Each crew took turns with "the boat". We each had it for 3 months, and would fly to Guam ("Guam USA: Where America's Day Begins" the signs read): a long-ass flight, crossing the International date line, to pick it up. There was a 5-day turn-over, where the bluies informed us of everything they broke during the previous 3 months, before flying back to Hawaii .. where you do nothing but lay around in the sun and spend the day at the beach for 3 months.

Guam sits about 13-degrees north latitude. Twice as close to the equator as Hawaii (21-degrees). Guam is pretty damn hot and muggy, even at 6AM. Step outside at any hour and you instantly begin to sweat. Right off the coast of Guam is the Marianas Trench: deepest spot on the planet. If you cut off Mount Everest at sea level, and stuck it in the Marianas Trench, there would still be a mile of water above it. That's deep. You don't want anything to go wrong over the trench.
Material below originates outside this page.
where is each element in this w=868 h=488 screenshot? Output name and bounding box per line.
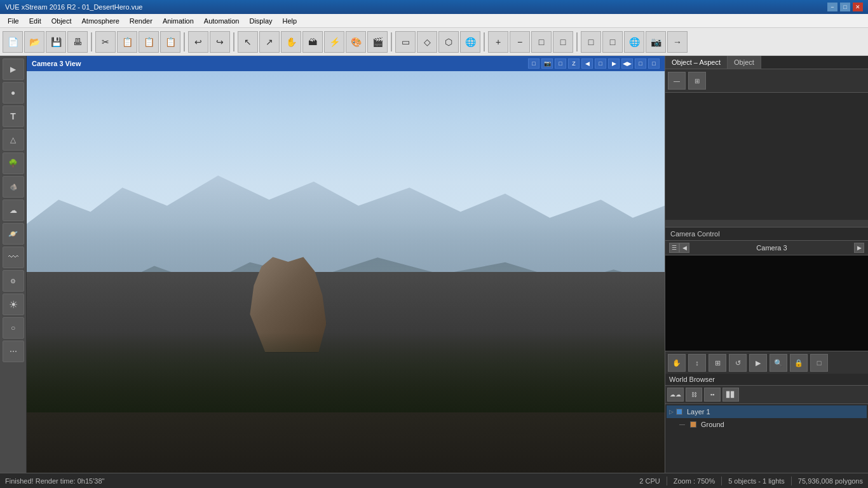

They kept the boat like a meat locker: ice-cold. So, naturally, everybody got sick, going from sweltering humidity to freezing meat locker all day. But we still had to work 18 to 20-hour days. We did the math and figured we were paid about 75-cents an hour. Guys used to complain how prisoners had it better than we did: they were able to sleep every night and got to see the sun everyday. They had bigger cots than we did, much more living space, and better food. We wore the same uniforms.

They worked us like dogs. I can't even count the times I worked all day, all night and then all day again, with no sleep. You can do that when you're 21 years old. It would kill me now. You would think they might be concerned about a person being too fatigued and making a mistake while working on a nuclear plant. Apparently not.

We didn't even get time to do our laundry. I remember pulling clothes out of the bottom of my dirty-clothes bag because they weren't *as* dirty as the ones I was wearing. When they can't stand how bad you stink, they give you a few hours off in the afternoon on Sunday to go do laundry ("and hurry back").

The end result is that, now, nothing seems very difficult. When I hear people complain about how tough they have it, I think to myself: you have no idea.

My best memory comes after one "patrol". We had left Guam at 6PM and flown all night. The pilot announced in a quiet, calm relaxed voice: "This is your captain speaking. We'll be beginning our descent into Honolulu International airport. Please fasten your seatbelts. Local time is 6AM. It's 72 degrees and sunny. Today's forecast calls for sunny skies with a high of 88. Thank you for flying Flying Tigers airlines"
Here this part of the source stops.